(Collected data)
■ ■ ■ ■ ■

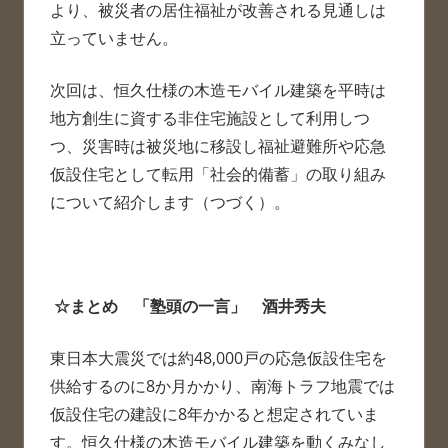
より、被災者の居住福祉が改善される見通しは
立っていません。
次回は、恒久仕様の木造モバイル建築を平時は
地方創生に資する非住宅施設として利用しつ
つ、災害時は被災地に移設し福祉避難所や応急
仮設住宅として転用「社会的備蓄」の取り組み
について紹介します（つづく）。
☆
まとめ 「塾頭の一言」 酒井秀夫
東日本大震災では約48,000戸の応急仮設住宅を
供給するのに8か月かかり、南海トラフ地震では
仮設住宅の建設に8年かかると想定されていま
す。恒久仕様の木造モバイル建築を動くみなし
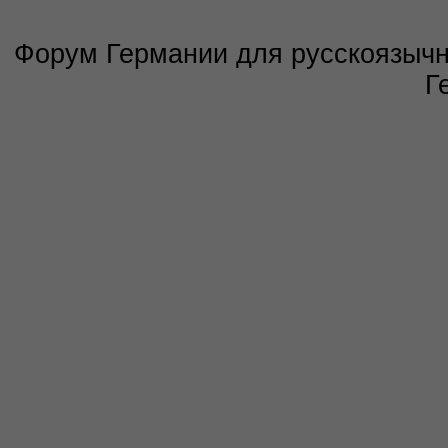
Форум Германии для русскоязычны
Г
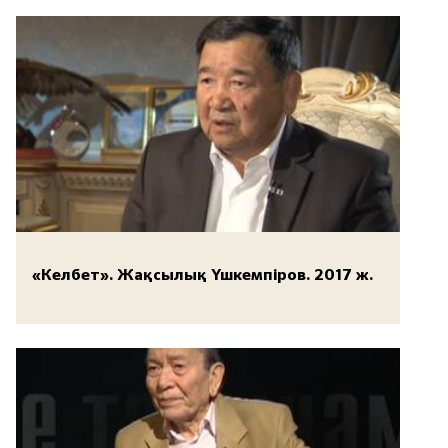
«Келбет». Жақсылық Үшкемпіров. 2017 ж.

■ ■ ■ ■ ■

About this task: Extract exactly the lines above from the line containing "供給するのに8か月かかり、南海トラフ地震では" through the last one, both ends included, but not the pictures.

Answer to this problem:
供給するのに8か月かかり、南海トラフ地震では
仮設住宅の建設に8年かかると想定されていま
す。恒久仕様の木造モバイル建築を動くみなし
Форум Германии для русскоязычны
Г
«Келбет». Жақсылық Үшкемпіров. 2017 ж.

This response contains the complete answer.